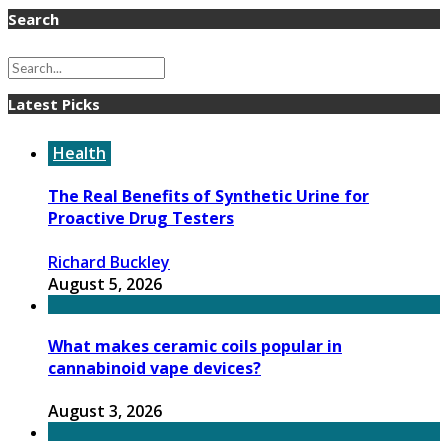
Search
Latest Picks
Health
The Real Benefits of Synthetic Urine for
Proactive Drug Testers
Richard Buckley
August 5, 2026
What makes ceramic coils popular in
cannabinoid vape devices?
August 3, 2026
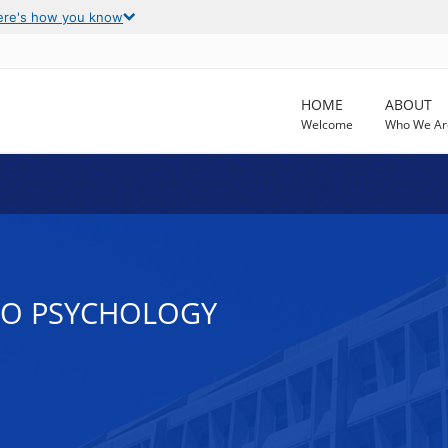
ere's how you know
HOME
ABOUT
Welcome
Who We Ar
TO PSYCHOLOGY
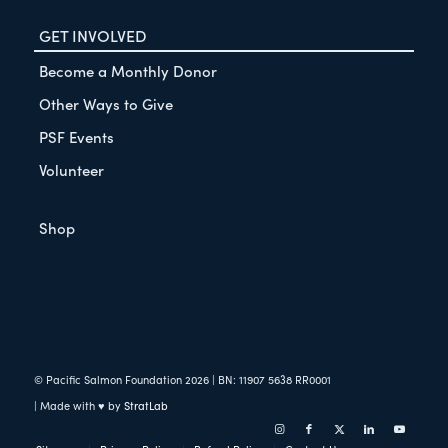
GET INVOLVED
Become a Monthly Donor
Other Ways to Give
PSF Events
Volunteer
Shop
© Pacific Salmon Foundation
2026
| BN: 11907 5638 RR0001
| Made with ♥ by
StratLab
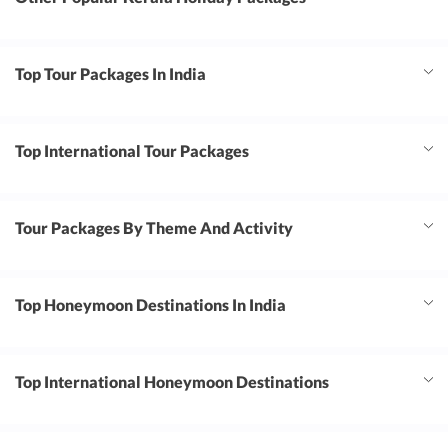
Top Tour Packages In India
Top International Tour Packages
Tour Packages By Theme And Activity
Top Honeymoon Destinations In India
Top International Honeymoon Destinations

· · · ·

About this task
From the first line to the last, please copy the data exactly, with the pictures left out.

Your response
Search
Latest Picks
Health
The Real Benefits of Synthetic Urine for
Proactive Drug Testers
Richard Buckley
August 5, 2026
What makes ceramic coils popular in
cannabinoid vape devices?
August 3, 2026
ere's how you know
HOME
ABOUT
Welcome
Who We Ar
TO PSYCHOLOGY
GET INVOLVED
Become a Monthly Donor
Other Ways to Give
PSF Events
Volunteer
Shop
© Pacific Salmon Foundation
2026
| BN: 11907 5638 RR0001
| Made with ♥ by
StratLab
Top Tour Packages In India
Top International Tour Packages
Tour Packages By Theme And Activity
Top Honeymoon Destinations In India
Top International Honeymoon Destinations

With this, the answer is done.